# Disperse Tabs



## HyperShade (Mar 12, 2013)

So, I did NOT make this tab, I saw a video of some dude on youtube covering it yesterday and there was a link to a dropbox which was dead. So I checked out Ultimate-Guitar and behold a fucking spot on tab of Unbroken Shiver!!!!

If someone wants to claim credit for making the tab go ahead! I just wanted to share it with you guys cause I did a search and found nothing about Disperse tabs anywhere.

(Also just tried to upload it and for some reason I'm having trouble, but it's there for anyone who wants it!)

Unbroken Shiver Guitar Pro by Disperse @ Ultimate-Guitar.Com


----------



## spilla (Apr 9, 2015)

Are there any others available? been a while since this was posted. 

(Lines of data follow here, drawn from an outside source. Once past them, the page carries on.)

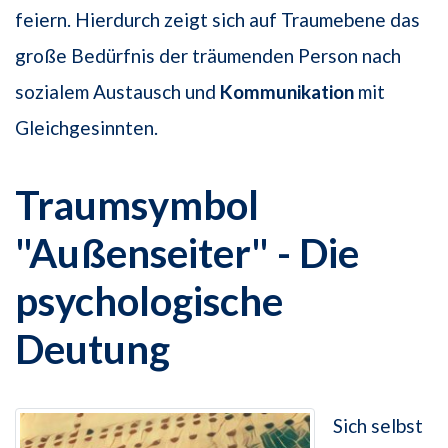
feiern. Hierdurch zeigt sich auf Traumebene das
große Bedürfnis der träumenden Person nach
sozialem Austausch und
Kommunikation
mit
Gleichgesinnten.
Traumsymbol
"Außenseiter" - Die
psychologische
Deutung
Sich selbst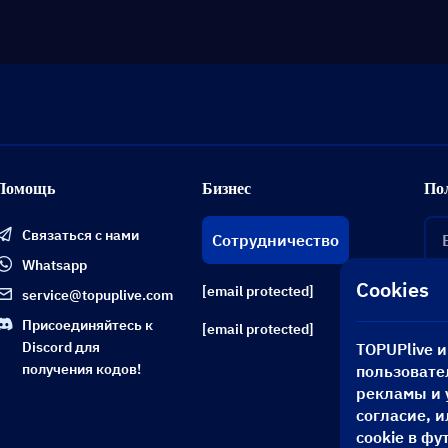
Помощь
Бизнес
По
Связаться с нами
Сотрудничество
Whatsapp
Cookies
[email protected]
service@topuplive.com
Присоединяйтесь к
[email protected]
Discord для
TOPUPlive 
получения кодов!
пользовате
рекламы и 
согласие, 
cookie в фу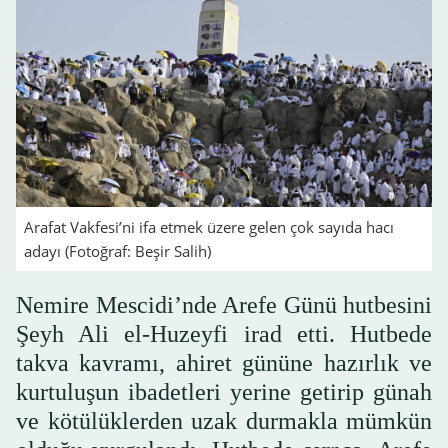
Arafat Vakfesi’ni ifa etmek üzere gelen çok sayıda hacı
adayı (Fotoğraf: Beşir Salih)
Nemire Mescidi’nde Arefe Günü hutbesini
Şeyh Ali el-Huzeyfi irad etti. Hutbede
takva kavramı, ahiret gününe hazırlık ve
kurtuluşun ibadetleri yerine getirip günah
ve kötülüklerden uzak durmakla mümkün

and thanks for the link. The world needs more Jakub/Disperse tabs! Really hope they release a tab book soon, i must learn Message from Atlantis.


----------



## meteor685 (Apr 13, 2015)

ive been transcribing their stuff here and there, ill post some tabs when i can.

Also just so you know most of their stuff of the first album is nothing but major 7ths drop2, and minor7ths drop2 chords for the clean sections, and the rhyhtm sections) So learn those chords if you don't know em =)

.


----------